Notably, a distinct inflammatory predisposition of different immune cell subtypes relevant to COVID-19 was observed in patients with hypertension that correlated with critical disease progression but was already present before SARS-CoV-2 infection, i.e. in SARS-CoV-2-negative patients with hypertension.

Moreover, immune activation in hypertensive patients was largely augmented under COVID-19 providing a novel potential explanation for the adverse course of the disease related to a hyperinflammatory response in these patients with cardiovascular disease. Notably, in the RECOVERY trial treatment with dexamethasone reduced mortality among patients with COVID-19 who were receiving either oxygen alone or invasive mechanical ventilation, supporting the concept that immune dysregulation contributes to the critical clinical course of the disease.

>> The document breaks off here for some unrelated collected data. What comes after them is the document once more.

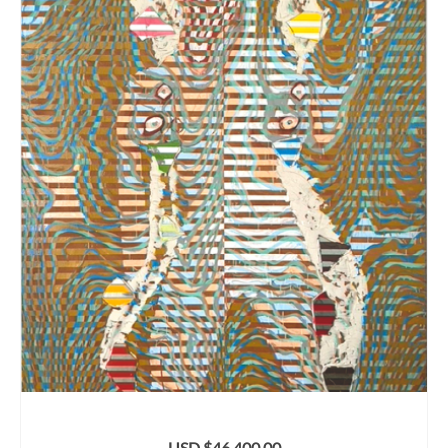
USD $
46,400.00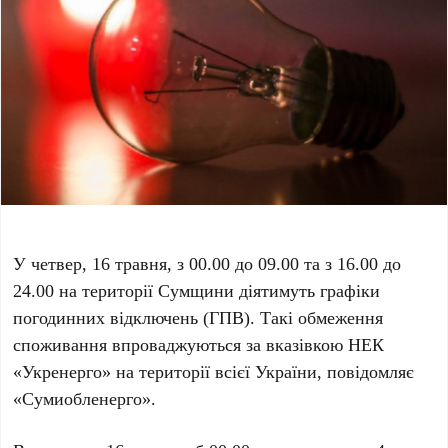
У четвер, 16 травня, з 00.00 до 09.00 та з 16.00 до
24.00 на території Сумщини діятимуть графіки
погодинних відключень (ГПВ). Такі обмеження
споживання впроваджуються за вказівкою НЕК
«Укренерго» на території всієї України, повідомляє
«Сумиобленерго».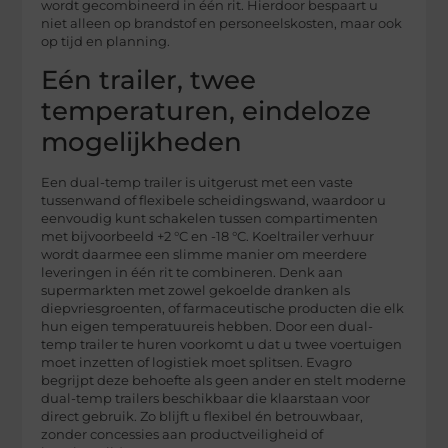
wordt gecombineerd in één rit. Hierdoor bespaart u
niet alleen op brandstof en personeelskosten, maar ook
op tijd en planning.
Eén trailer, twee
temperaturen, eindeloze
mogelijkheden
Een dual-temp trailer is uitgerust met een vaste
tussenwand of flexibele scheidingswand, waardoor u
eenvoudig kunt schakelen tussen compartimenten
met bijvoorbeeld +2 °C en -18 °C. Koeltrailer verhuur
wordt daarmee een slimme manier om meerdere
leveringen in één rit te combineren. Denk aan
supermarkten met zowel gekoelde dranken als
diepvriesgroenten, of farmaceutische producten die elk
hun eigen temperatuureis hebben. Door een dual-
temp trailer te huren voorkomt u dat u twee voertuigen
moet inzetten of logistiek moet splitsen. Evagro
begrijpt deze behoefte als geen ander en stelt moderne
dual-temp trailers beschikbaar die klaarstaan voor
direct gebruik. Zo blijft u flexibel én betrouwbaar,
zonder concessies aan productveiligheid of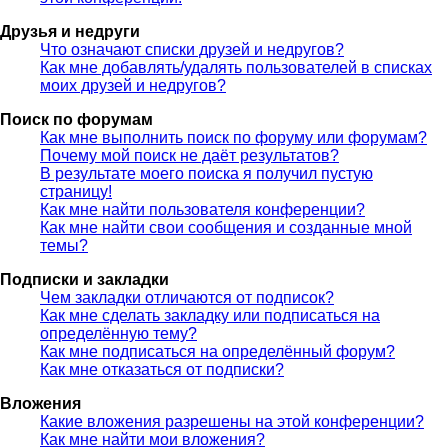
Друзья и недруги
Что означают списки друзей и недругов?
Как мне добавлять/удалять пользователей в списках
моих друзей и недругов?
Поиск по форумам
Как мне выполнить поиск по форуму или форумам?
Почему мой поиск не даёт результатов?
В результате моего поиска я получил пустую
страницу!
Как мне найти пользователя конференции?
Как мне найти свои сообщения и созданные мной
темы?
Подписки и закладки
Чем закладки отличаются от подписок?
Как мне сделать закладку или подписаться на
определённую тему?
Как мне подписаться на определённый форум?
Как мне отказаться от подписки?
Вложения
Какие вложения разрешены на этой конференции?
Как мне найти мои вложения?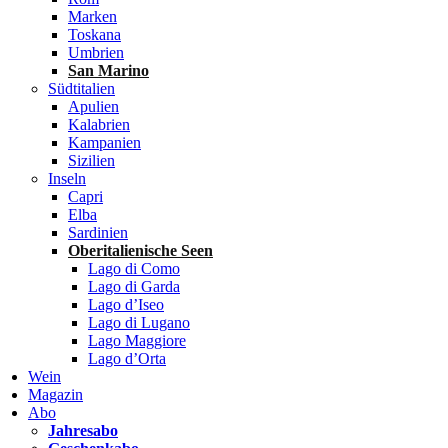
Marken
Toskana
Umbrien
San Marino
Südtitalien
Apulien
Kalabrien
Kampanien
Sizilien
Inseln
Capri
Elba
Sardinien
Oberitalienische Seen
Lago di Como
Lago di Garda
Lago d’Iseo
Lago di Lugano
Lago Maggiore
Lago d’Orta
Wein
Magazin
Abo
Jahresabo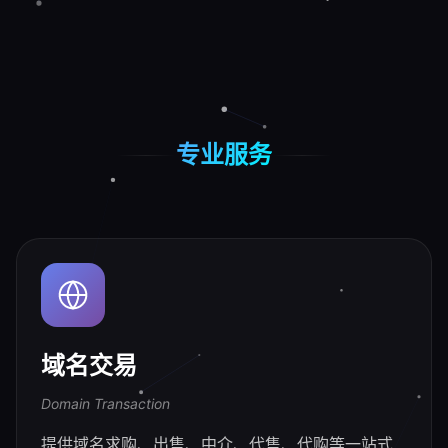
专业服务
域名交易
Domain Transaction
提供域名求购、出售、中介、代售、代购等一站式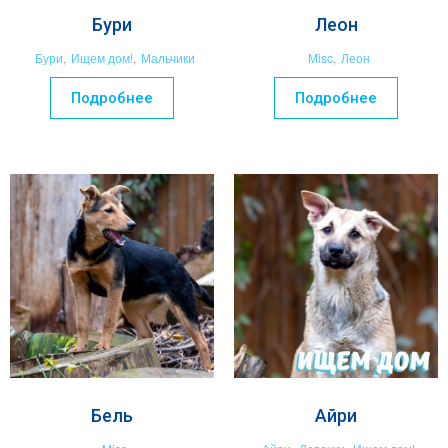
Бури
Леон
Бури
,
Ищем дом!
,
Мальчики
Misc
,
Леон
Подробнее
Подробнее
Бель
Айри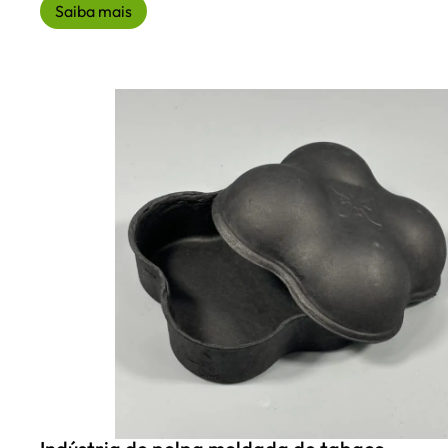
Saiba mais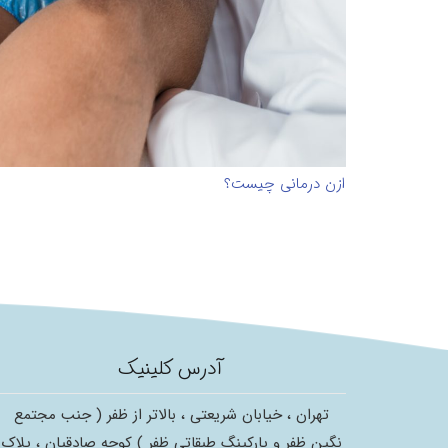
ازن درمانی چیست؟
آدرس کلینیک
تهران ، خیابان شریعتی ، بالاتر از ظفر ( جنب مجتمع
نگین ظفر و پارکینگ طبقاتی ظفر ) کوچه صادقیان ، پلاک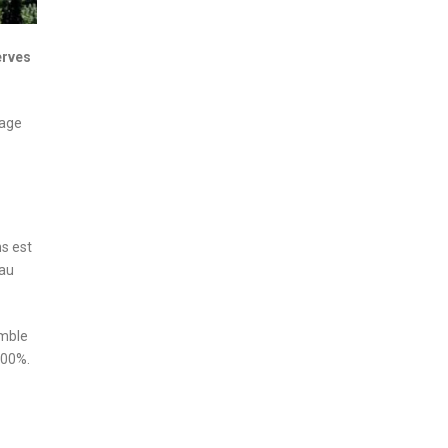
erves
sage
ns est
eau
emble
100%.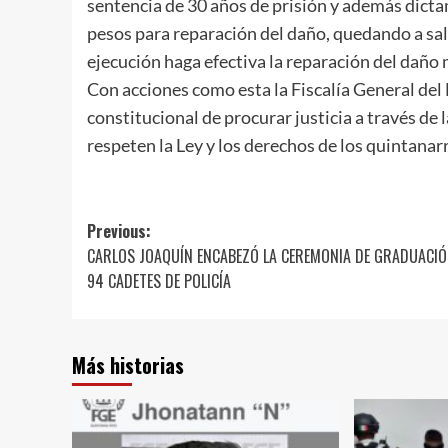
sentencia de 30 años de prisión y además dict
pesos para reparación del daño, quedando a sal
ejecución haga efectiva la reparación del daño 
Con acciones como esta la Fiscalía General d
constitucional de procurar justicia a través de 
respeten la Ley y los derechos de los quintana
Post
Previous:
CARLOS JOAQUÍN ENCABEZÓ LA CEREMONIA DE GRADUACIÓ
navigation
94 CADETES DE POLICÍA
Más historias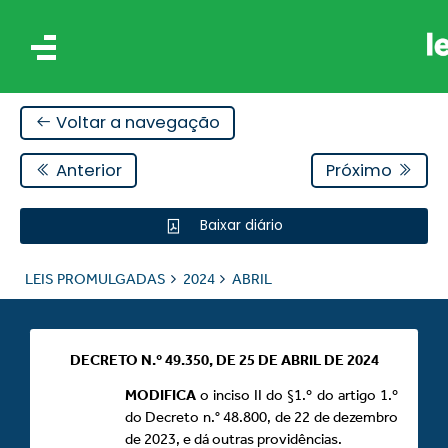
Voltar a navegação
Anterior
Próximo
Baixar diário
IS
LEIS PROMULGADAS
2024
ABRIL
ES
DECRETO N.º 49.350, DE 25 DE ABRIL DE 2024
MODIFICA
o inciso II do §1.º do artigo 1.º
do Decreto n.° 48.800, de 22 de dezembro
de 2023, e dá outras providências.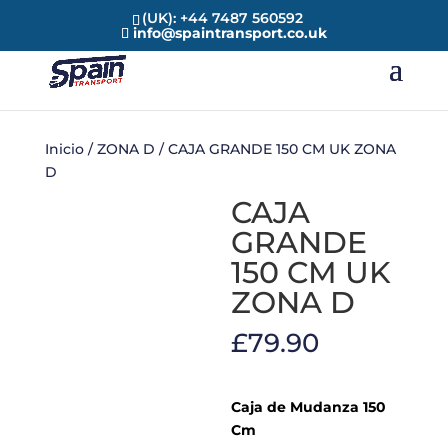
(UK): +44 7487 560592
info@spaintransport.co.uk
Inicio
/
ZONA D
/ CAJA GRANDE 150 CM UK ZONA
D
CAJA
GRANDE
150 CM UK
ZONA D
£
79.90
Caja de Mudanza 150
Cm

In the single-cell sequencing study of airway samples, no difference in ACE2 expression and initial viral concentration was observed among patients with hypertension or cardiovascular disease. Furthermore, ACE2 expression was not altered in patients receiving ACEI/ARB treatment in both, SARS-CoV-2-positive and -negative patients.

These data are in line with observational studies that did not support an increased risk of infection with ACEI/ARB treatment and further support the ESC recommendation not to interrupt ACEI/ARB treatment in the COVID-19 pandemic. The impact of ACE inhibition or ARB treatment on the clinical course of COVID-19 is currently further examined in several randomized clinical studies.